Assignment:
Repeat the entries exactly, keeping every line as it is.
(Material to process begins)
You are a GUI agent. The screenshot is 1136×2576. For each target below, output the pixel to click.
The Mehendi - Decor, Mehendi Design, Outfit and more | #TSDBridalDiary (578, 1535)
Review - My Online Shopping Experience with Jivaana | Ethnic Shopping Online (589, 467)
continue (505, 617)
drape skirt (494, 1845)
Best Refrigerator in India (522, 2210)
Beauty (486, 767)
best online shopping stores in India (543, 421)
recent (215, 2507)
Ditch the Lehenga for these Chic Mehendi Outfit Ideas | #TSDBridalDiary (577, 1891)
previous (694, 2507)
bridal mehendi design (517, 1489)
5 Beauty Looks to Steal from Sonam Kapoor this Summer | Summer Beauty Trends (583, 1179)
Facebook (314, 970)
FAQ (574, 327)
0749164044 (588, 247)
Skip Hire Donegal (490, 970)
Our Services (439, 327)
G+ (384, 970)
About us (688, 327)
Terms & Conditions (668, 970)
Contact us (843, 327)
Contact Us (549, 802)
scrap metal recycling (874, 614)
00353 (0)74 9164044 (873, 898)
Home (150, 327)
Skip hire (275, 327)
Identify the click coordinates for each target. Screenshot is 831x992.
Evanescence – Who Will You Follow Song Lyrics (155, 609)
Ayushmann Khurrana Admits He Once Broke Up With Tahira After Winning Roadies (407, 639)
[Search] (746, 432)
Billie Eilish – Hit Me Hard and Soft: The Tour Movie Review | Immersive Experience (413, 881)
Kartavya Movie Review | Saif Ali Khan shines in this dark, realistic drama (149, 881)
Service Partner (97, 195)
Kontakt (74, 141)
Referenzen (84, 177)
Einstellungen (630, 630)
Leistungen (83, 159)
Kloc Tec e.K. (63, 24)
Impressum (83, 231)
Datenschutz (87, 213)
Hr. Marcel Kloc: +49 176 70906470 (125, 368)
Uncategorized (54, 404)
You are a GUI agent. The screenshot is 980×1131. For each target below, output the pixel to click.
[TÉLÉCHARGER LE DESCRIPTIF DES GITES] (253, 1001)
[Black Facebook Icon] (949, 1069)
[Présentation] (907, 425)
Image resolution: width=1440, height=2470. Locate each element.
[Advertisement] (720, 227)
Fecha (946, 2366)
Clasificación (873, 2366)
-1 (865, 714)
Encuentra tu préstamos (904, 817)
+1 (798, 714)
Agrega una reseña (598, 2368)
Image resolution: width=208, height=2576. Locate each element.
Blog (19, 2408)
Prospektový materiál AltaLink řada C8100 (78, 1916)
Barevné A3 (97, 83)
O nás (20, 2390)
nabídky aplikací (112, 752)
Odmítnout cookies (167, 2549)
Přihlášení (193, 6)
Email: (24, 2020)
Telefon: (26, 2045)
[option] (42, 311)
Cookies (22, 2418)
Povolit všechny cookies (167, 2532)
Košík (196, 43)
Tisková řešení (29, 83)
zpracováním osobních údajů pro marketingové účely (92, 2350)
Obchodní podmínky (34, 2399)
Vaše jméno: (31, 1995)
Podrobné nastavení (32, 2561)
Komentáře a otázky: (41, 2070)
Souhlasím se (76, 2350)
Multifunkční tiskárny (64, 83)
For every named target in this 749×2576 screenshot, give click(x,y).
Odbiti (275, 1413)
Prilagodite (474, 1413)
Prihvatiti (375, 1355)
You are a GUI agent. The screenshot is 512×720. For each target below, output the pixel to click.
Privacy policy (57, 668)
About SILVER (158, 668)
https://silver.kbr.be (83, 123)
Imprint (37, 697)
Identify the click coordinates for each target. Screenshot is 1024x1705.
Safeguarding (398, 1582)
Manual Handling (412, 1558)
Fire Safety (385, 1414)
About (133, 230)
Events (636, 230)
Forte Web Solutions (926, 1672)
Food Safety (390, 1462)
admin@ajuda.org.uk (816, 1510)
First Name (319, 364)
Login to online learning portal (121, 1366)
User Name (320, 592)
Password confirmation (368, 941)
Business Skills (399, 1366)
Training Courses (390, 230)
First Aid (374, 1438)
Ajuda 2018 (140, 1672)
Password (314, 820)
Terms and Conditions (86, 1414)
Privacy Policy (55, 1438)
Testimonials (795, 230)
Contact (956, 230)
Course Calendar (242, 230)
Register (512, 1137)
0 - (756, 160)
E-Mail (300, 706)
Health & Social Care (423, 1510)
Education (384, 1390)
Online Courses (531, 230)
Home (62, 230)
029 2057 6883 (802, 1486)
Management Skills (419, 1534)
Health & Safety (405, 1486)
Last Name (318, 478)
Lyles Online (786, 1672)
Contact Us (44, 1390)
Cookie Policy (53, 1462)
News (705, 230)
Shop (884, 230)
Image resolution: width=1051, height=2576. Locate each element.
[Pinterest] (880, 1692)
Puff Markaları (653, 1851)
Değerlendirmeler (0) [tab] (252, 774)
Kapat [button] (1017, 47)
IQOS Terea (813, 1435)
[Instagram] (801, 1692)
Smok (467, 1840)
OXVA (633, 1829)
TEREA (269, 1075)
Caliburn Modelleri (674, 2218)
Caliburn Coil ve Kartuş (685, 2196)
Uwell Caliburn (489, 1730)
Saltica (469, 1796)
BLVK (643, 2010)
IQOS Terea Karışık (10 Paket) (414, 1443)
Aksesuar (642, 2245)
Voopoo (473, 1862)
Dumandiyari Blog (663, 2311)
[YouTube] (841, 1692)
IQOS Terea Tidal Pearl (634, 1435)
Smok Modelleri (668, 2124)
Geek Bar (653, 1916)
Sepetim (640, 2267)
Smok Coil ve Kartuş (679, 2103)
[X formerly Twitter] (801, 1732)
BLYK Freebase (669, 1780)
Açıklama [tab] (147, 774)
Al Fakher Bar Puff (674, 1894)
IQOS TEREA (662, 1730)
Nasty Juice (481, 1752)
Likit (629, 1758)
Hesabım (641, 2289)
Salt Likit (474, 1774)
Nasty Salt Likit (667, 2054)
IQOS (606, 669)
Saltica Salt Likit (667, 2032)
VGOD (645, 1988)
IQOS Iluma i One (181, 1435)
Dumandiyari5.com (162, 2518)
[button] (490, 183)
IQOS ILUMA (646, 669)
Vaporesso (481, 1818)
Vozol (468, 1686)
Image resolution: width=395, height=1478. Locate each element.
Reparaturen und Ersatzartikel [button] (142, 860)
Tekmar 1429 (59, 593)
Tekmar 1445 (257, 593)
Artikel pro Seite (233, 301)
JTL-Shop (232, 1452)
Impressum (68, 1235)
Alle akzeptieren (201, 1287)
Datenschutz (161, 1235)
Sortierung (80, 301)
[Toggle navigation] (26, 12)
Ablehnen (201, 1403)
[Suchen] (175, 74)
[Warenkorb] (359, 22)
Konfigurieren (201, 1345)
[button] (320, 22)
(Material to process ends)
Completed exercise:
You are a GUI agent. The screenshot is 1136×2576. For each target below, output the pixel to click.
The Mehendi - Decor, Mehendi Design, Outfit and more | #TSDBridalDiary (578, 1535)
Review - My Online Shopping Experience with Jivaana | Ethnic Shopping Online (589, 467)
continue (505, 617)
drape skirt (494, 1845)
Best Refrigerator in India (522, 2210)
Beauty (486, 767)
best online shopping stores in India (543, 421)
recent (215, 2507)
Ditch the Lehenga for these Chic Mehendi Outfit Ideas | #TSDBridalDiary (577, 1891)
previous (694, 2507)
bridal mehendi design (517, 1489)
5 Beauty Looks to Steal from Sonam Kapoor this Summer | Summer Beauty Trends (583, 1179)
Facebook (314, 970)
FAQ (574, 327)
0749164044 (588, 247)
Skip Hire Donegal (490, 970)
Our Services (439, 327)
G+ (384, 970)
About us (688, 327)
Terms & Conditions (668, 970)
Contact us (843, 327)
Contact Us (549, 802)
scrap metal recycling (874, 614)
00353 (0)74 9164044 (873, 898)
Home (150, 327)
Skip hire (275, 327)
Identify the click coordinates for each target. Screenshot is 831x992.
Evanescence – Who Will You Follow Song Lyrics (155, 609)
Ayushmann Khurrana Admits He Once Broke Up With Tahira After Winning Roadies (407, 639)
[Search] (746, 432)
Billie Eilish – Hit Me Hard and Soft: The Tour Movie Review | Immersive Experience (413, 881)
Kartavya Movie Review | Saif Ali Khan shines in this dark, realistic drama (149, 881)
Service Partner (97, 195)
Kontakt (74, 141)
Referenzen (84, 177)
Einstellungen (630, 630)
Leistungen (83, 159)
Kloc Tec e.K. (63, 24)
Impressum (83, 231)
Datenschutz (87, 213)
Hr. Marcel Kloc: +49 176 70906470 (125, 368)
Uncategorized (54, 404)
You are a GUI agent. The screenshot is 980×1131. For each target below, output the pixel to click.
[TÉLÉCHARGER LE DESCRIPTIF DES GITES] (253, 1001)
[Black Facebook Icon] (949, 1069)
[Présentation] (907, 425)
Image resolution: width=1440, height=2470. Locate each element.
[Advertisement] (720, 227)
Fecha (946, 2366)
Clasificación (873, 2366)
-1 (865, 714)
Encuentra tu préstamos (904, 817)
+1 (798, 714)
Agrega una reseña (598, 2368)
Image resolution: width=208, height=2576. Locate each element.
Blog (19, 2408)
Prospektový materiál AltaLink řada C8100 (78, 1916)
Barevné A3 (97, 83)
O nás (20, 2390)
nabídky aplikací (112, 752)
Odmítnout cookies (167, 2549)
Přihlášení (193, 6)
Email: (24, 2020)
Telefon: (26, 2045)
[option] (42, 311)
Cookies (22, 2418)
Povolit všechny cookies (167, 2532)
Košík (196, 43)
Tisková řešení (29, 83)
zpracováním osobních údajů pro marketingové účely (92, 2350)
Obchodní podmínky (34, 2399)
Vaše jméno: (31, 1995)
Podrobné nastavení (32, 2561)
Komentáře a otázky: (41, 2070)
Souhlasím se (76, 2350)
Multifunkční tiskárny (64, 83)
For every named target in this 749×2576 screenshot, give click(x,y).
Odbiti (275, 1413)
Prilagodite (474, 1413)
Prihvatiti (375, 1355)
You are a GUI agent. The screenshot is 512×720. For each target below, output the pixel to click.
Privacy policy (57, 668)
About SILVER (158, 668)
https://silver.kbr.be (83, 123)
Imprint (37, 697)
Identify the click coordinates for each target. Screenshot is 1024x1705.
Safeguarding (398, 1582)
Manual Handling (412, 1558)
Fire Safety (385, 1414)
About (133, 230)
Events (636, 230)
Forte Web Solutions (926, 1672)
Food Safety (390, 1462)
admin@ajuda.org.uk (816, 1510)
First Name (319, 364)
Login to online learning portal (121, 1366)
User Name (320, 592)
Password confirmation (368, 941)
Business Skills (399, 1366)
Training Courses (390, 230)
First Aid (374, 1438)
Ajuda 2018 (140, 1672)
Password (314, 820)
Terms and Conditions (86, 1414)
Privacy Policy (55, 1438)
Testimonials (795, 230)
Contact (956, 230)
Course Calendar (242, 230)
Register (512, 1137)
0 - (756, 160)
E-Mail (300, 706)
Health & Social Care (423, 1510)
Education (384, 1390)
Online Courses (531, 230)
Home (62, 230)
029 2057 6883 (802, 1486)
Management Skills (419, 1534)
Health & Safety (405, 1486)
Last Name (318, 478)
Lyles Online (786, 1672)
Contact Us (44, 1390)
Cookie Policy (53, 1462)
News (705, 230)
Shop (884, 230)
Image resolution: width=1051, height=2576. Locate each element.
[Pinterest] (880, 1692)
Puff Markaları (653, 1851)
Değerlendirmeler (0) [tab] (252, 774)
Kapat [button] (1017, 47)
IQOS Terea (813, 1435)
[Instagram] (801, 1692)
Smok (467, 1840)
OXVA (633, 1829)
TEREA (269, 1075)
Caliburn Modelleri (674, 2218)
Caliburn Coil ve Kartuş (685, 2196)
Uwell Caliburn (489, 1730)
Saltica (469, 1796)
BLVK (643, 2010)
IQOS Terea Karışık (10 Paket) (414, 1443)
Aksesuar (642, 2245)
Voopoo (473, 1862)
Dumandiyari Blog (663, 2311)
[YouTube] (841, 1692)
IQOS Terea Tidal Pearl (634, 1435)
Smok Modelleri (668, 2124)
Geek Bar (653, 1916)
Sepetim (640, 2267)
Smok Coil ve Kartuş (679, 2103)
[X formerly Twitter] (801, 1732)
BLYK Freebase (669, 1780)
Açıklama [tab] (147, 774)
Al Fakher Bar Puff (674, 1894)
IQOS TEREA (662, 1730)
Nasty Juice (481, 1752)
Likit (629, 1758)
Hesabım (641, 2289)
Salt Likit (474, 1774)
Nasty Salt Likit (667, 2054)
IQOS (606, 669)
Saltica Salt Likit (667, 2032)
VGOD (645, 1988)
IQOS Iluma i One (181, 1435)
Dumandiyari5.com (162, 2518)
[button] (490, 183)
IQOS ILUMA (646, 669)
Vaporesso (481, 1818)
Vozol (468, 1686)
Image resolution: width=395, height=1478. Locate each element.
Reparaturen und Ersatzartikel [button] (142, 860)
Tekmar 1429 (59, 593)
Tekmar 1445 (257, 593)
Artikel pro Seite (233, 301)
JTL-Shop (232, 1452)
Impressum (68, 1235)
Alle akzeptieren (201, 1287)
Datenschutz (161, 1235)
Sortierung (80, 301)
[Toggle navigation] (26, 12)
Ablehnen (201, 1403)
[Suchen] (175, 74)
[Warenkorb] (359, 22)
Konfigurieren (201, 1345)
[button] (320, 22)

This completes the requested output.